Last week, the Obama administration, as part of its executive actions on immigration, awarded work permits to certain spouses of H-1B guest-worker visa holders.
But the tech industry wants more.
High-tech leaders have spent millions of dollars lobbying lawmakers on both sides of the aisle to secure massive increases in H-1B guest-worker visas, claiming a shortage of America high-tech workers even though numerous studies have shown that there is actually a surplus. While pushing lawmakers for more guest-worker permits and claiming a shortage of American workers, some of America’s most prominent tech companies like Microsoft have been laying off thousands of American high-tech employees.

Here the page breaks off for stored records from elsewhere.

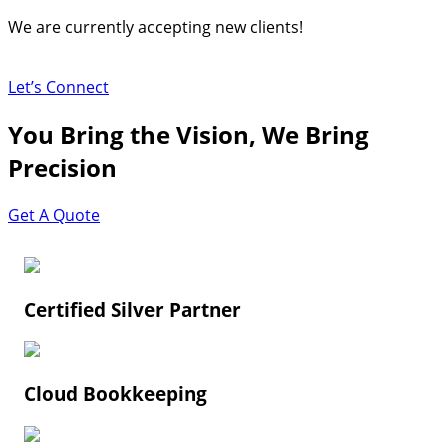
Skip
We are currently accepting new clients!
to
content
Let’s Connect
You Bring the Vision, We Bring
Precision
Get A Quote
Certified Silver Partner
Cloud Bookkeeping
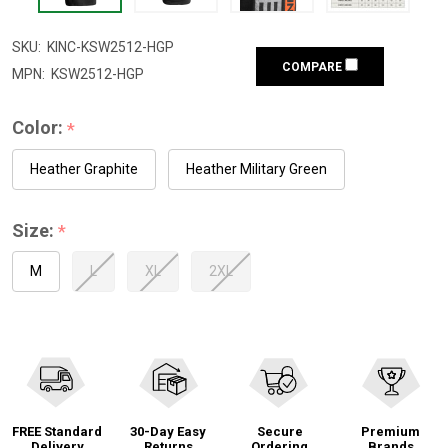
SKU:
KINC-KSW2512-HGP
COMPARE
MPN:
KSW2512-HGP
Color:
*
Heather Graphite
Heather Military Green
Size:
*
M
L
XL
2XL
FREE Standard
30-Day Easy
Secure
Premium
Delivery
Returns
Ordering
Brands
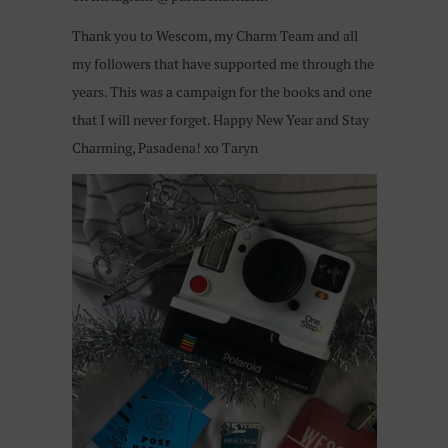
Thank you to Wescom, my Charm Team and all
my followers that have supported me through the
years. This was a campaign for the books and one
that I will never forget. Happy New Year and Stay
Charming, Pasadena! xo Taryn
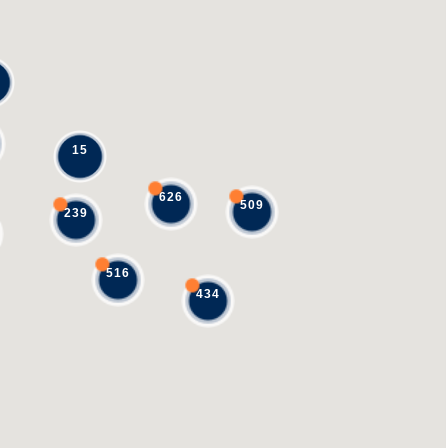
15
626
509
239
516
434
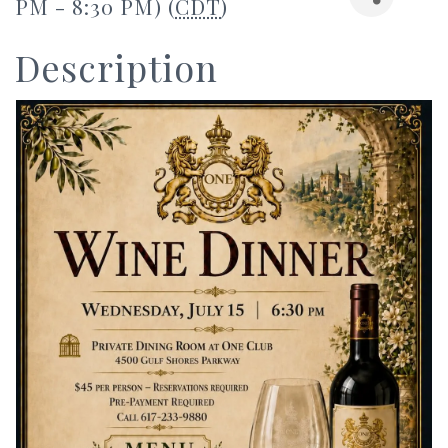
PM - 8:30 PM) (
CDT
)
Description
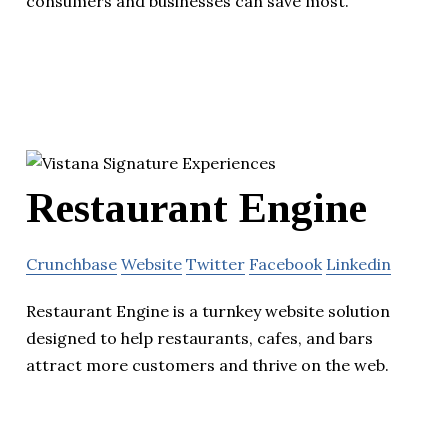
consumers and businesses can save most.
Restaurant Engine
Crunchbase
Website
Twitter
Facebook
Linkedin
Restaurant Engine is a turnkey website solution
designed to help restaurants, cafes, and bars
attract more customers and thrive on the web.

Obama himself conceded that tech executives were being deceitful when claiming a shortage of American workers.
“I’m generally skeptical when you hear employers say, ‘oh we just can’t find any Americans to do the job,’” Obama said at an immigration event in Nashville shortly after announcing his executive amnesty. “A lot of times what they really mean is that it’s a lot cheaper to potentially hire somebody who has just come here before they know better…”
But Obama has championed a comprehensive amnesty bill with guest-worker provisions the tech industry covets. Senate Republicans, led by Sen. Orrin Hatch (R-UT), have co-sponsored a guest-worker bill that would increase the number of high-tech guest-worker visas. They believe a high-tech immigration bill can be a “gateway” to a more comprehensive amnesty bill, but may face some roadblocks after ComputerWorld reported that Southern California Edison laid of hundreds of workers in favor of foreign guest-workers who are not more skilled than the Americans who had to train their replacements.
Republican lawmakers like Sen. Jeff Sessions (R-AL) and Rep. Darrell Issa (R-CA) criticized Southern California Edison’s hiring practices, with Issa calling the report “deeply disturbing.” On the left, Rep. Judy Chu (D-CA) also said the H-1B program must be reformed to “stop these abuses.”
Howard University Public Policy Professor Ron Hira, who found that high-tech companies were abusing the H-1B visa program after reviewing government data obtained through a Freedom of Information Act (FOIA) request, has asked Labor Secretary Tom Perez to investigate whether Southern California Edison was violating immigration and labor laws.
According to the White House, Obama, along with White House Senior Advisor Valerie Jarrett, Jeff Zients, Director of the White House Economic Council, and Megan Smith, the White House’s Chief Technology Officer, met with:
- Ursula Burns, Chairman and CEO, Xerox Corp.; Chair of Tech CEO Council
- Michael Dell, Chairman and CEO, Dell Inc.
- Mark Durcan, CEO and Director, Micron Technology Inc.
- Steve Mollenkopf, CEO, Qualcomm Inc.
- Ginni Rometty, Chairman, President and CEO, IBM Corp.
- Joe Tucci, Chairman and CEO, EMC Corp.
Other topics included trade, cybersecurity, and tax reform.